Friday, April 26, 2013

cool attentional paper where you can surf the data and explore the published data

This is a repost of an interesting blog in BrainFacts

http://blog.brainfacts.org/2013/04/semantic-categories-and-the-brain/#.UXqj5is4Usp

http://www.gallantlab.org/
http://gallantlab.org/brainviewer/cukuretal2013/




Semantics, categories and the brain.


How the brain stores and manipulates categories of objects is a quite interesting scientific question – but a difficult one. Every noun in a language represents some sort of category. Oak trees, for instance, is a category that regroups every individual oak tree. Then, there are other words to regroup those specific categories within more general ones – trees is the category that regroups all of the trees, including oak trees. An even wider one is biological organisms, which includes bacteria, fungi, plants and animals. The semantic categories are related to each other, sometimes in a hierarchical fashion, up to the category everything, which includes all of them. Beyond this basic hierarchical organization, concepts are linked together by numerous rules. For instance objects of the category tree can growlook beautiful or age – but they cannot be sad, orhappy.
Understanding the brain mechanisms responsible for handling those complex relations would likely inform us on how language and human cognition work. One of the researchers who have been exploring those questions is Jack Gallant. Like most researchers people in the Gallant lab are publishing their results in scientific journals, but in this case they have also taken the time to create a website that anyone can use to see how the brains of their subjects reacted to different semantic categories. Their study is being published at Nature Neuroscience1, and we can already visualize brain activities using their Brain Viewer.

Me, playing with the Brain Viewer. Here I clicked to see the activity of the brain in response to the category “hook” while subjects were focusing on humans. The blue-colored brain means that neural activity was not related to the category. You can try it for yourself and see what happens when subjects are instructed to focus on cars, the brain becomes red, which means that the neural activity in these areas becomes much more related to the semantic category.
The theory that the authors wanted to test in this study is whether or not the brain’s representation of categories is influenced by what we are attending to. Imagine you are viewing a movie and I ask you to attend to humans. Now imagine I show you the same movie and ask you to attend to cars.

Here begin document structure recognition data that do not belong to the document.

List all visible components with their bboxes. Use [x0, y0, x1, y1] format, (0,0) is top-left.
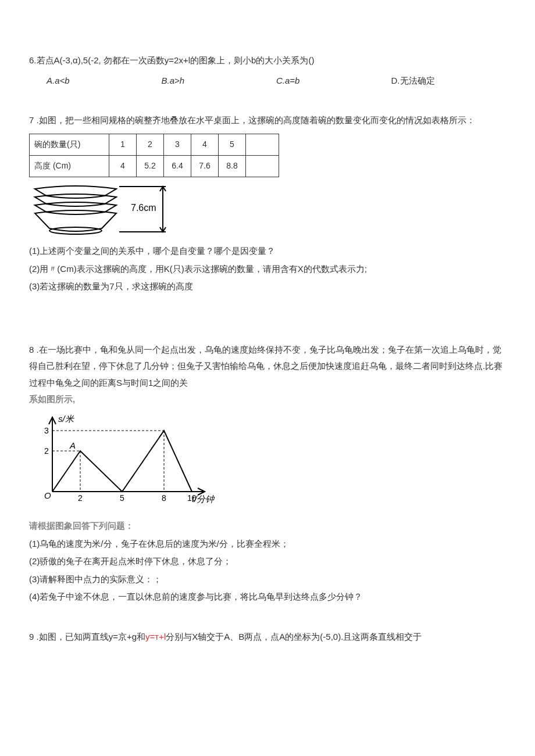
svg-text:2: 2: [78, 493, 83, 503]
q6-option-a: A.a<b: [47, 73, 162, 89]
cell-empty: [246, 134, 279, 155]
bowl-height-label: 7.6cm: [131, 203, 156, 213]
svg-text:5: 5: [120, 493, 124, 503]
q6-option-b: B.a>h: [162, 73, 277, 89]
q9-pre: 9 .如图，已知两直线y=京+g和: [29, 632, 145, 642]
cell: 2: [137, 134, 164, 155]
y-axis-label: s/米: [58, 414, 74, 424]
svg-text:3: 3: [44, 426, 49, 435]
cell: 6.4: [164, 155, 191, 177]
cell: 4: [191, 134, 219, 155]
q8-grey1: 系如图所示,: [29, 391, 506, 408]
bowl-stack-figure: 7.6cm: [29, 178, 180, 237]
table-row: 碗的数量(只) 1 2 3 4 5: [30, 134, 279, 155]
cell: 1: [109, 134, 137, 155]
cell: 4: [109, 155, 137, 177]
q8-sub4: (4)若兔子中途不休息，一直以休息前的速度参与比赛，将比乌龟早到达终点多少分钟？: [29, 589, 506, 605]
q7-text: 7 .如图，把一些相同规格的碗整齐地叠放在水平桌面上，这摞碗的高度随着碗的数量变…: [29, 112, 506, 129]
question-7: 7 .如图，把一些相同规格的碗整齐地叠放在水平桌面上，这摞碗的高度随着碗的数量变…: [29, 112, 506, 295]
point-a-label: A: [69, 440, 76, 450]
q7-sub1: (1)上述两个变量之间的关系中，哪个是自变量？哪个是因变量？: [29, 243, 506, 260]
table-row: 高度 (Cm) 4 5.2 6.4 7.6 8.8: [30, 155, 279, 177]
svg-text:2: 2: [44, 446, 49, 456]
question-9: 9 .如图，已知两直线y=京+g和y=т+l分别与X轴交于A、B两点，点A的坐标…: [29, 629, 506, 646]
cell: 3: [164, 134, 191, 155]
cell-empty: [246, 155, 279, 177]
question-8: 8 .在一场比赛中，龟和兔从同一个起点出发，乌龟的速度始终保持不变，兔子比乌龟晚…: [29, 342, 506, 605]
question-6: 6.若点A(-3,α),5(-2, 勿都在一次函数y=2x+l的图象上，则小b的…: [29, 52, 506, 89]
q9-red: y=т+l: [145, 632, 166, 642]
q6-text: 6.若点A(-3,α),5(-2, 勿都在一次函数y=2x+l的图象上，则小b的…: [29, 52, 506, 69]
q6-option-c: C.a=b: [276, 73, 391, 89]
distance-time-chart: s/米 t/分钟 2 3 2 5 8 10 O A: [29, 410, 215, 509]
q6-option-d: D.无法确定: [391, 73, 507, 89]
q7-sub3: (3)若这摞碗的数量为7只，求这摞碗的高度: [29, 278, 506, 295]
q7-sub2: (2)用〃(Cm)表示这摞碗的高度，用K(只)表示这摞碗的数量，请用含有X的代数…: [29, 261, 506, 278]
q8-sub1: (1)乌龟的速度为米/分，兔子在休息后的速度为米/分，比赛全程米；: [29, 536, 506, 553]
q7-table: 碗的数量(只) 1 2 3 4 5 高度 (Cm) 4 5.2 6.4 7.6 …: [29, 134, 279, 177]
cell: 8.8: [219, 155, 246, 177]
cell: 7.6: [191, 155, 219, 177]
row2-label: 高度 (Cm): [30, 155, 109, 177]
q9-post: 分别与X轴交于A、B两点，点A的坐标为(-5,0).且这两条直线相交于: [166, 632, 422, 642]
cell: 5.2: [137, 155, 164, 177]
svg-text:10: 10: [187, 493, 197, 503]
q6-options: A.a<b B.a>h C.a=b D.无法确定: [47, 73, 506, 89]
cell: 5: [219, 134, 246, 155]
svg-text:8: 8: [162, 493, 166, 503]
row1-label: 碗的数量(只): [30, 134, 109, 155]
q8-grey2: 请根据图象回答下列问题：: [29, 518, 506, 535]
origin-label: O: [44, 490, 51, 500]
q8-text: 8 .在一场比赛中，龟和兔从同一个起点出发，乌龟的速度始终保持不变，兔子比乌龟晚…: [29, 342, 506, 392]
q8-sub3: (3)请解释图中点力的实际意义：；: [29, 571, 506, 588]
q8-sub2: (2)骄傲的兔子在离开起点米时停下休息，休息了分；: [29, 553, 506, 570]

This should modify a lot of things as to how you view the movie – you might attend to different parts of the screen, you might view different aspects of the movie, and what you think about during the movie might change.
The study finds that attending to cars expands the semantic representation of categories that are close to cars, while attending to humans expands the representation of categories closer to humans. Categories close to humans, for instance “Pedestrian”, “Child”, or “Animal” were encoded in more brain areas when subjects were instructed to pay attention to humans. Conversely, categories like “Motorcycle”, “Hook” or “Furniture” were encoded better by some brain areas when subjects were paying attention to cars.
This suggests that attention to a specific object in a category also has impacts on the way the brain encodes closely-related objects. The tools developed by the lab are pretty unique and I recommend to anyone interested in the subject to go try their Brain Viewer tool.





References
1. Çukur T., Nishimoto S., Huth A.G. Gallant J.L. (2013) Attention during natural vision warps semantic representation across the human brain. Nature Neuroscience doi:10.1038/nn.3381.